Relación con los municipios: No existe un marco jurídico que asegure la participación popular en la definición de las políticas urbanas. Muchos de los políticos que dirigen los gobiernos locales aprovechan de su espacio y poder para la manipulación política, prácticas clientelares, la corrupción y el uso inadecuado de los fondos.

Las organizaciones tienen objetivos muy limitados, no manejan información suficiente, sus cuadros no están capacitados y la comunidad es apática. Frente a ello, proponen:

* Promover la democracia interna, el pluralismo y la autonomía.

* Formar y capacitar a nuevos dirigentes.

* Buscar apoyo de grupos técnicos.

* Formular propuestas integrales, superando las luchas puntuales y reducidas de los barrios.

* Desarrollar la capacidad de negociación de las organizaciones.

* Liderar el debate de propuestas.

* Seguimiento, fiscalización y evaluación pública de la gestión municipal.

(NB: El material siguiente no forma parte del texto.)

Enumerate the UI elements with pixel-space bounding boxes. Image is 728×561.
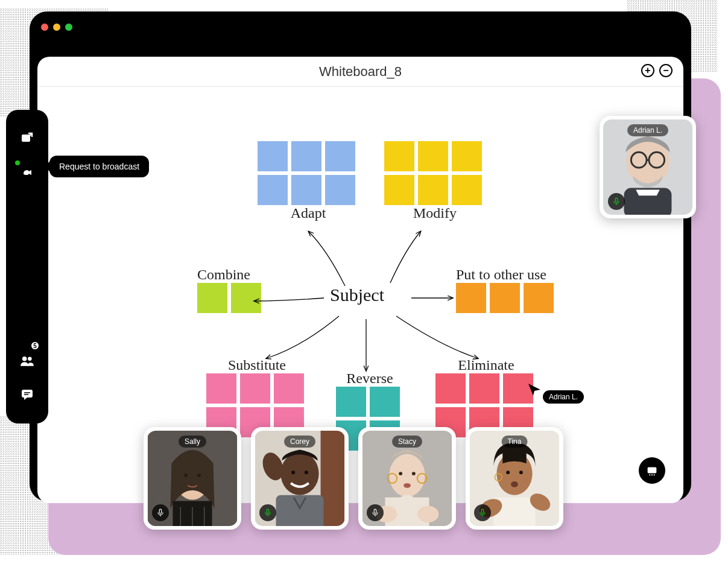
mic-indicator [152, 504, 169, 521]
sticky-note[interactable] [370, 387, 400, 417]
sticky-note[interactable] [231, 283, 261, 313]
group-label: Eliminate [435, 357, 537, 373]
plus-icon: + [645, 65, 650, 76]
group-adapt[interactable]: Adapt [258, 141, 359, 221]
svg-point-2 [28, 357, 32, 361]
svg-point-45 [519, 471, 523, 474]
participant-name: Stacy [392, 436, 422, 448]
sticky-note[interactable] [258, 141, 288, 171]
sticky-note[interactable] [435, 373, 466, 404]
svg-point-28 [291, 471, 295, 474]
sidebar: 5 [6, 110, 48, 423]
minimize-window-icon[interactable] [53, 24, 60, 31]
minus-icon: − [663, 65, 668, 76]
svg-point-8 [651, 474, 653, 475]
video-tile[interactable]: Tina [466, 427, 563, 530]
svg-rect-25 [321, 431, 345, 526]
group-label: Modify [384, 205, 486, 221]
svg-rect-27 [276, 495, 324, 526]
canvas-header: Whiteboard_8 + − [37, 57, 683, 87]
sticky-note[interactable] [469, 373, 499, 404]
sticky-note[interactable] [452, 141, 482, 171]
svg-point-7 [649, 474, 650, 475]
participant-name: Adrian L. [627, 124, 668, 136]
sticky-note[interactable] [206, 373, 236, 404]
svg-point-36 [399, 472, 402, 475]
svg-point-44 [506, 471, 510, 474]
video-tile-featured[interactable]: Adrian L. [600, 116, 696, 218]
mic-indicator [367, 504, 384, 521]
sticky-note[interactable] [258, 175, 288, 205]
chat-icon[interactable] [19, 386, 36, 403]
status-dot [15, 160, 20, 165]
board-center-label: Subject [330, 285, 384, 305]
svg-point-26 [280, 452, 318, 495]
remote-cursor-icon [527, 382, 542, 397]
video-tile[interactable]: Sally [144, 427, 241, 530]
broadcast-tooltip: Request to broadcast [49, 156, 149, 177]
svg-point-9 [654, 474, 655, 475]
mic-indicator [608, 193, 625, 210]
sticky-note[interactable] [384, 175, 414, 205]
sticky-note[interactable] [336, 387, 366, 417]
group-label: Put to other use [456, 267, 557, 283]
whiteboard-canvas[interactable]: Subject Adapt Modify Combine [86, 93, 628, 479]
participant-row: Sally Corey [144, 427, 563, 530]
sticky-note[interactable] [325, 141, 355, 171]
group-label: Combine [197, 267, 265, 283]
participants-icon[interactable] [19, 352, 36, 369]
group-label: Reverse [336, 370, 404, 387]
sticky-note[interactable] [325, 175, 355, 205]
svg-point-40 [417, 506, 439, 522]
share-screen-icon[interactable] [19, 130, 36, 147]
svg-point-29 [305, 471, 308, 474]
close-window-icon[interactable] [41, 24, 48, 31]
sticky-note[interactable] [384, 141, 414, 171]
group-combine[interactable]: Combine [197, 267, 265, 313]
group-label: Substitute [206, 357, 308, 373]
svg-point-23 [197, 474, 201, 477]
video-tile[interactable]: Corey [251, 427, 349, 530]
window-controls[interactable] [41, 24, 72, 31]
participant-name: Sally [179, 436, 206, 448]
participant-count-badge: 5 [31, 341, 39, 350]
sticky-note[interactable] [291, 175, 321, 205]
sticky-note[interactable] [418, 175, 448, 205]
sticky-note[interactable] [456, 283, 486, 313]
sticky-note[interactable] [240, 373, 270, 404]
sticky-note[interactable] [452, 175, 482, 205]
titlebar [30, 12, 691, 42]
svg-point-38 [404, 483, 411, 488]
group-eliminate[interactable]: Eliminate [435, 357, 537, 437]
group-put-other[interactable]: Put to other use [456, 267, 557, 313]
svg-point-32 [389, 454, 425, 497]
zoom-out-button[interactable]: − [659, 64, 673, 77]
sticky-note[interactable] [418, 141, 448, 171]
page-title: Whiteboard_8 [319, 64, 402, 80]
sticky-note[interactable] [291, 141, 321, 171]
svg-point-37 [412, 472, 416, 475]
mic-indicator [259, 504, 276, 521]
maximize-window-icon[interactable] [65, 24, 72, 31]
zoom-in-button[interactable]: + [641, 64, 654, 77]
svg-rect-6 [648, 468, 657, 474]
group-substitute[interactable]: Substitute [206, 357, 308, 437]
svg-point-1 [22, 357, 27, 361]
sticky-note[interactable] [197, 283, 227, 313]
svg-point-46 [511, 481, 518, 487]
svg-rect-3 [22, 390, 33, 398]
mic-indicator [474, 504, 491, 521]
participant-name: Tina [502, 436, 528, 448]
participant-name: Corey [284, 436, 315, 448]
video-tile[interactable]: Stacy [358, 427, 456, 530]
sticky-note[interactable] [524, 283, 554, 313]
sticky-note[interactable] [490, 283, 520, 313]
keyboard-float-button[interactable] [639, 457, 665, 484]
group-modify[interactable]: Modify [384, 141, 486, 221]
svg-point-22 [184, 474, 188, 477]
sticky-note[interactable] [274, 373, 304, 404]
tooltip-text: Request to broadcast [59, 162, 139, 171]
broadcast-icon[interactable] [19, 164, 36, 181]
remote-cursor-label: Adrian L. [543, 390, 584, 404]
group-label: Adapt [258, 205, 359, 221]
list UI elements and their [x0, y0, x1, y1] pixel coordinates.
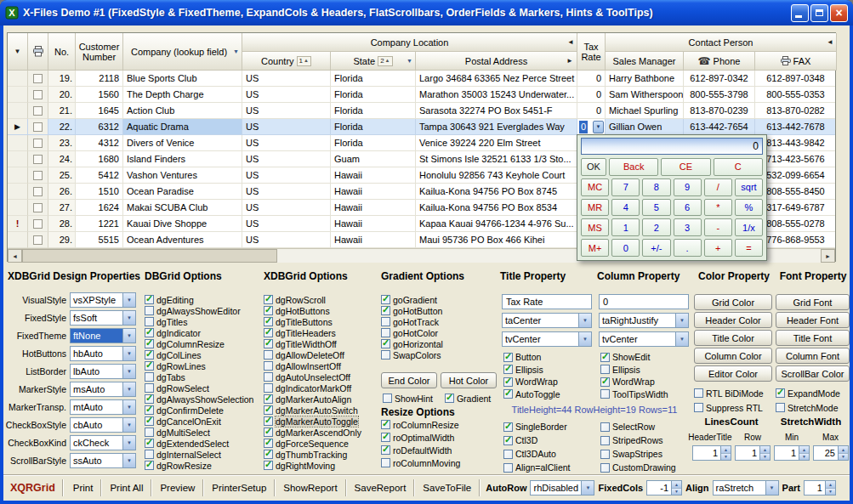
calc-key-sqrt[interactable]: sqrt	[735, 178, 763, 196]
checkbox-box[interactable]	[600, 436, 610, 445]
checkbox-dgAllowInsertOff[interactable]: dgAllowInsertOff	[264, 360, 361, 371]
checkbox-dgTitleHeaders[interactable]: dgTitleHeaders	[264, 327, 361, 338]
cell-phone[interactable]: 800-555-3798	[684, 87, 755, 103]
cell-company[interactable]: Makai SCUBA Club	[123, 200, 242, 216]
cell-fax[interactable]: 808-555-8450	[755, 184, 835, 200]
cell-fax[interactable]: 613-442-7678	[755, 119, 835, 135]
checkbox-box[interactable]	[145, 461, 154, 470]
checkbox-goHotTrack[interactable]: goHotTrack	[381, 316, 443, 327]
grid-row[interactable]: 20.1560The Depth ChargeUSFloridaMarathon…	[8, 87, 835, 103]
marker-cell[interactable]	[8, 232, 28, 248]
dropdown-arrow-icon[interactable]: ▼	[122, 400, 135, 414]
close-button[interactable]: ×	[830, 4, 848, 22]
row-checkbox[interactable]	[33, 219, 43, 229]
cell-customer[interactable]: 1680	[76, 151, 123, 167]
checkbox-box[interactable]	[503, 450, 513, 459]
check-cell[interactable]	[28, 151, 48, 167]
spinner-arrows-icon[interactable]: ▲▼	[671, 481, 681, 495]
spinner-arrows-icon[interactable]: ▲▼	[720, 446, 731, 460]
checkbox-box[interactable]	[381, 350, 390, 360]
dropdown-arrow-icon[interactable]: ▼	[122, 382, 135, 396]
cell-customer[interactable]: 1624	[76, 200, 123, 216]
hot-color-button[interactable]: Hot Color	[441, 372, 497, 388]
checkbox-dgThumbTracking[interactable]: dgThumbTracking	[264, 449, 361, 460]
checkbox-SwapColors[interactable]: SwapColors	[381, 349, 443, 360]
cell-state[interactable]: Hawaii	[331, 216, 416, 232]
group-header-company-location[interactable]: Company Location◄	[242, 33, 577, 52]
checkbox-box[interactable]	[264, 383, 273, 393]
row-checkbox[interactable]	[33, 155, 43, 164]
column-alignment-combo[interactable]: taRightJustify▼	[599, 313, 689, 328]
inline-editor-value[interactable]: 0	[579, 121, 588, 133]
title-valignment-combo[interactable]: tvCenter▼	[502, 331, 592, 347]
spinner-value[interactable]: 1	[693, 446, 720, 460]
cell-company[interactable]: Ocean Paradise	[123, 184, 242, 200]
row-checkbox[interactable]	[33, 203, 43, 212]
dropdown-arrow-icon[interactable]: ▼	[578, 332, 591, 346]
cell-postal[interactable]: Kailua-Kona 94756 PO Box 8745	[416, 184, 577, 200]
checkbox-box[interactable]	[145, 350, 154, 360]
checkbox-goHotButton[interactable]: goHotButton	[381, 305, 443, 316]
checkbox-box[interactable]	[381, 445, 390, 455]
checkbox-box[interactable]	[381, 339, 390, 348]
marker-cell[interactable]	[8, 151, 28, 167]
cell-postal[interactable]: St Simons Isle 32521 6133 1/3 Sto...	[416, 151, 577, 167]
checkbox-dgForceSequence[interactable]: dgForceSequence	[264, 438, 361, 449]
checkbox-box[interactable]	[381, 328, 390, 337]
checkbox-box[interactable]	[600, 389, 610, 399]
cell-company[interactable]: Aquatic Drama	[123, 119, 242, 135]
cell-country[interactable]: US	[242, 216, 331, 232]
checkbox-box[interactable]	[145, 405, 154, 415]
cell-customer[interactable]: 4312	[76, 135, 123, 151]
checkbox-dgAllowDeleteOff[interactable]: dgAllowDeleteOff	[264, 349, 361, 360]
checkbox-box[interactable]	[600, 377, 610, 387]
calc-key-8[interactable]: 8	[642, 178, 670, 196]
dropdown-arrow-icon[interactable]: ▼	[122, 365, 135, 378]
calc-key-.[interactable]: .	[674, 239, 702, 257]
cell-country[interactable]: US	[242, 151, 331, 167]
combo-MarkerTransp[interactable]: mtAuto▼	[70, 399, 136, 415]
title-bar[interactable]: X X-Files Demo #1 (FixedStyle & FixedThe…	[0, 0, 853, 25]
fixedcols-spinner[interactable]: -1▲▼	[646, 480, 682, 496]
checkbox-dgMarkerAutoSwitch[interactable]: dgMarkerAutoSwitch	[264, 405, 361, 416]
calc-key-MS[interactable]: MS	[581, 218, 609, 236]
checkbox-dgColLines[interactable]: dgColLines	[145, 349, 253, 360]
header-color-button[interactable]: Header Color	[694, 312, 772, 328]
calc-key-MC[interactable]: MC	[581, 178, 609, 196]
group-header-contact-person[interactable]: Contact Person◄	[606, 33, 837, 52]
cell-company[interactable]: Ocean Adventures	[123, 232, 242, 248]
print-column-header[interactable]	[28, 33, 48, 71]
row-checkbox[interactable]	[33, 122, 43, 132]
checkbox-box[interactable]	[503, 365, 513, 374]
row-lines-spinner[interactable]: 1▲▼	[735, 445, 771, 461]
cell-company[interactable]: Kauai Dive Shoppe	[123, 216, 242, 232]
cell-no[interactable]: 25.	[48, 167, 76, 184]
checkbox-Suppress RTL[interactable]: Suppress RTL	[694, 400, 764, 415]
header-font-button[interactable]: Header Font	[776, 312, 850, 328]
stretch-max-spinner[interactable]: 25▲▼	[813, 445, 849, 461]
cell-country[interactable]: US	[242, 200, 331, 216]
calc-key-5[interactable]: 5	[642, 199, 670, 217]
check-cell[interactable]	[28, 232, 48, 248]
cell-postal[interactable]: Kapaa Kauai 94766-1234 4-976 Su...	[416, 216, 577, 232]
checkbox-SingleBorder[interactable]: SingleBorder	[503, 420, 571, 433]
row-checkbox[interactable]	[33, 139, 43, 148]
checkbox-dgCancelOnExit[interactable]: dgCancelOnExit	[145, 416, 253, 427]
check-cell[interactable]	[28, 167, 48, 184]
cell-postal[interactable]: Venice 39224 220 Elm Street	[416, 135, 577, 151]
checkbox-box[interactable]	[264, 394, 273, 404]
checkbox-box[interactable]	[145, 339, 154, 348]
scroll-left-button[interactable]: ◄	[8, 249, 22, 263]
check-cell[interactable]	[28, 71, 48, 87]
cell-postal[interactable]: Tampa 30643 921 Everglades Way	[416, 119, 577, 135]
dropdown-arrow-icon[interactable]: ▼	[578, 314, 591, 327]
checkbox-box[interactable]	[145, 450, 154, 459]
checkbox-ShowEdit[interactable]: ShowEdit	[600, 351, 668, 364]
scroll-right-button[interactable]: ►	[821, 249, 835, 263]
calc-key-=[interactable]: =	[735, 239, 763, 257]
checkbox-dgTitleButtons[interactable]: dgTitleButtons	[264, 316, 361, 327]
cell-customer[interactable]: 1645	[76, 103, 123, 119]
check-cell[interactable]	[28, 87, 48, 103]
column-font-button[interactable]: Column Font	[776, 348, 850, 364]
checkbox-box[interactable]	[264, 461, 273, 470]
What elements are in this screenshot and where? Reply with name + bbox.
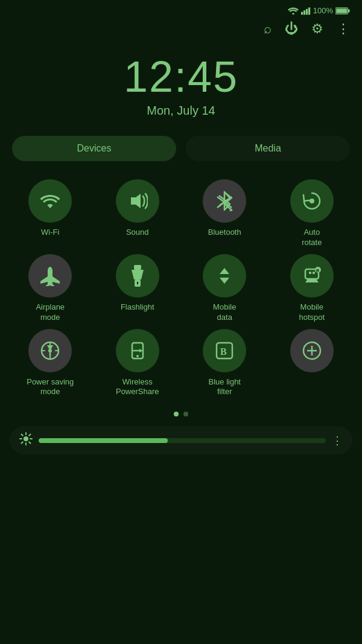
tile-label-sound: Sound [126,228,149,238]
svg-text:B: B [220,346,227,357]
svg-text:R: R [316,269,319,273]
svg-line-36 [29,435,30,436]
tile-icon-wireless [116,329,159,372]
tile-powersaving[interactable]: Power savingmode [10,329,91,398]
svg-point-29 [24,436,28,441]
tile-label-powersaving: Power savingmode [27,377,74,398]
tile-hotspot[interactable]: R Mobilehotspot [272,254,353,323]
tile-label-bluetooth: Bluetooth [208,228,241,238]
clock-date: Mon, July 14 [0,104,362,118]
signal-icon [301,7,311,15]
tile-flashlight[interactable]: Flashlight [97,254,179,323]
tile-icon-autorotate [290,179,334,223]
svg-rect-3 [308,7,310,14]
svg-rect-16 [309,272,311,274]
svg-rect-1 [303,10,305,14]
tile-label-mobiledata: Mobiledata [213,302,236,323]
tile-label-airplane: Airplanemode [36,302,65,323]
tile-icon-mobiledata [203,254,246,298]
tile-icon-add [290,329,334,372]
svg-marker-7 [131,194,141,208]
brightness-more-icon[interactable]: ⋮ [332,434,343,447]
tile-icon-bluetooth [203,179,246,223]
tile-label-wireless: WirelessPowerShare [116,377,159,398]
tile-add[interactable] [272,329,353,398]
tile-sound[interactable]: Sound [97,179,179,248]
tile-wifi[interactable]: Wi-Fi [10,179,91,248]
tile-label-hotspot: Mobilehotspot [299,302,325,323]
tile-icon-airplane [28,254,72,298]
brightness-fill [39,438,168,443]
tile-airplane[interactable]: Airplanemode [10,254,91,323]
brightness-icon [19,432,33,448]
svg-rect-2 [306,8,308,14]
tile-icon-wifi [28,179,72,223]
tile-label-flashlight: Flashlight [121,302,154,313]
clock-section: 12:45 Mon, July 14 [0,46,362,130]
svg-line-37 [22,442,23,444]
tab-devices[interactable]: Devices [12,136,176,161]
tile-bluetooth[interactable]: Bluetooth [184,179,265,248]
tile-autorotate[interactable]: Autorotate [272,179,353,248]
wifi-status-icon [288,7,299,15]
tile-wireless[interactable]: WirelessPowerShare [97,329,179,398]
search-icon[interactable]: ⌕ [264,21,272,37]
page-dots [0,403,362,426]
svg-point-22 [136,355,139,357]
top-actions: ⌕ ⏻ ⚙ ⋮ [0,18,362,46]
svg-rect-5 [336,8,347,13]
tile-icon-hotspot: R [290,254,334,298]
tab-media[interactable]: Media [186,136,350,161]
tile-label-bluelight: Blue lightfilter [209,377,241,398]
page-dot-1[interactable] [174,412,179,416]
tiles-grid: Wi-Fi Sound Bluetooth [0,173,362,403]
brightness-bar[interactable]: ⋮ [10,426,352,454]
tile-icon-bluelight: B [203,329,246,372]
brightness-track[interactable] [39,438,326,443]
more-icon[interactable]: ⋮ [337,21,350,37]
svg-rect-6 [348,9,350,12]
power-icon[interactable]: ⏻ [285,21,298,37]
clock-time: 12:45 [0,52,362,101]
status-bar: 100% [0,0,362,18]
tile-label-autorotate: Autorotate [302,228,322,248]
tabs-container: Devices Media [0,130,362,173]
status-icons: 100% [288,6,350,15]
tile-icon-powersaving [28,329,72,372]
tile-bluelight[interactable]: B Blue lightfilter [184,329,265,398]
tile-label-wifi: Wi-Fi [41,228,59,238]
svg-point-10 [310,199,314,203]
tile-icon-sound [116,179,159,223]
svg-rect-11 [134,265,141,270]
page-dot-2[interactable] [183,412,188,416]
svg-rect-0 [301,11,303,14]
battery-icon [335,7,350,15]
tile-icon-flashlight [116,254,159,298]
svg-marker-12 [132,270,144,279]
settings-icon[interactable]: ⚙ [311,21,323,37]
svg-line-35 [29,442,30,444]
tile-mobiledata[interactable]: Mobiledata [184,254,265,323]
battery-text: 100% [313,6,333,15]
svg-line-34 [22,435,23,436]
svg-rect-17 [313,272,315,274]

* Generar instancias de poder popular.

Formación: El telón de fondo de los problemas urbanos es la crisis del Estado y la poca capacidad de los gobiernos locales. La participación ciudadana es débil, aún cuando las propuestas de descentralización y coyuntura abren posibilidades a la participación. Hay la necesidad de poner en marcha procesos de formación y capacitación para el surgimiento de nuevos liderazgos que permitan enfrentar los nuevos retos y roles de los dirigentes barriales como educadores y promotores.

Los dirigentes barriales resolvieron conformar una coordinación nacional e impulsar una ley de participación ciudadana, un plan conjunto de formación y capacitación de líderes y una agenda que recoja los derechos de los pobladores.


6. Superar la atomización

Para las organizaciones poblacionales uno de los principales desafíos es superar la dispersión y atomización y reconstituir el movimiento poblacional con elementos de movimiento autónomo, tomando en cuenta las políticas del Estado y del municipio, las orientaciones de las ONGs y de las financieras, así como las dinámicas internas. Para ello es fundamental fortalecer los procesos de reencuentro de los sujetos, la auto-confianza y la credibilidad de la organización.

En las nuevas condiciones del movimiento social urbano es indispensable establecer espacios de interlocución y diálogo, de compromisos y acción conjuntos con otros movimientos sociales y con los diversos sujetos y actores de la ciudad, para elevar los nivel de participación en los gobiernos locales. Ello, implica, necesariamente pasar de la visión de barrio a la visión de ciudad.

Las organizaciones deben pasar de la consecución de obras para el barrio, a definir y proponer políticas para el conjunto de la ciudad, fiscalizar a los gobiernos locales, desarrollar iniciativas ciudadanas y posibilitar expresiones auténticas de participación.

También es importante impulsar nuevas formas de organización barrial con un referente único, como sería un comité de cogestión, en el cual confluyan los diversos sujetos y actores de la vida barrial y desde el cual se pueden discutir y resolver temas como la salud, la educación, la participación y la gobernabilidad de las ciudades, según señala Javier Alvarado.

A las organizaciones tradicionales, así como a las nuevas les corresponde desarrollar propuestas de trabajo que enfrenten los temas de empleo e ingresos (economía popular solidaria), comercialización, violencia, problemas ambientales y el enfoque de género.

Por último, destacamos la importancia de la formación y capacitación de liderazgos organizativos populares urbanos que incidan en temas como la descentralización, la administración, la participación y la gestión, en función de convertir a los dirigentes y mandos medios en constructores de propuestas y no en correas de transmisión de agentes externos.